Mike Manko, spokesman for Allegheny County District Attorney Stephen A. Zappala Jr., said the office is focusing on whether the organizers require a valid private detective license for the work they are doing and, if so, whether they have obtained one.
People need to obtain a private detective license when the work they are doing requires them to work with "intelligence information" or "investigative information" as defined under the state law.
Mr. Manko said the district attorney's office sent a cease-and-desist letter to Diverse Public Safety Consultants last month -- shortly after the Pittsburgh Post-Gazette first reported that former police Chief Nate Harper, Cmdr. Eric Holmes, Sgt. Barry Budd, Officer Tonya Montgomery-Ford and civilian Tamara Davis organized the business in 2012.
Warner Macklin III, a spokesman for Officer Montgomery-Ford and Ms. Davis, said he was not aware of such a letter.

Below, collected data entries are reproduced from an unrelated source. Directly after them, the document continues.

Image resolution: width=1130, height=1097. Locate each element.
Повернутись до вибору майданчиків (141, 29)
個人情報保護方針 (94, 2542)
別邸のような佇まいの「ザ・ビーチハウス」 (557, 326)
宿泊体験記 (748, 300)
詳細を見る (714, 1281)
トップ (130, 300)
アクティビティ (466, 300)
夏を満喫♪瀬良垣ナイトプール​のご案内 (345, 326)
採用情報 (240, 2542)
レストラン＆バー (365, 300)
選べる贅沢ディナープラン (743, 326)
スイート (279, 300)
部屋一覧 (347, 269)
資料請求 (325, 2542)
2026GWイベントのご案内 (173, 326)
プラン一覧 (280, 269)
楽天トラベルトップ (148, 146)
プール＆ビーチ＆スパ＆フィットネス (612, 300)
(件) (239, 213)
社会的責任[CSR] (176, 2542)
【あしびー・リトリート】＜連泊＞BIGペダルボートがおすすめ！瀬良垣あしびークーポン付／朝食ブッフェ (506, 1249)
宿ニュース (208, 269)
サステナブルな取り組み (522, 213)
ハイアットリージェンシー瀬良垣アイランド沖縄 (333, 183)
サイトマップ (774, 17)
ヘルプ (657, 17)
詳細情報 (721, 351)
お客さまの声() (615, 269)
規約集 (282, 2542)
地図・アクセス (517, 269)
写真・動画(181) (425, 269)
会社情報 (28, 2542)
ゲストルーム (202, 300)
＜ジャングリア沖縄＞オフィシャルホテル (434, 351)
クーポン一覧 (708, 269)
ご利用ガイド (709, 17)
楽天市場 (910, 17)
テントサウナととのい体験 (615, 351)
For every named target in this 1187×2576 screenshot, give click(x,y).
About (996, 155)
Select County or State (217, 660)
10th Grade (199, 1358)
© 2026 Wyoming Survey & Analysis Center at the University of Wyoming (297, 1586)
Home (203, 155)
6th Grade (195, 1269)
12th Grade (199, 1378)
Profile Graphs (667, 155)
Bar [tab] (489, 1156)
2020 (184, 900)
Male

Mr. Manko said the district attorney's office has also learned of four other businesses operated by Pittsburgh police officers. He said the head of security at Highmark alerted the office to Kincaid Security LLC, a company connected to Zone 5 Sgt. Charles Henderson that provides security services to Highmark.
Investigators also plan to review Evans Polygraph Services Inc., run by homicide detective Scott Evans; L&N Security Services LLC, run by officer Martin Link; and Pittsburgh Collision and Reconstructive Services Inc., run by Sgt. Daniel Connolly, who oversees the bureau's accident investigations.
Sgt. Connolly said he consulted with the city solicitor's office before opening his business and is working with the district attorney's office to "make sure I did everything right."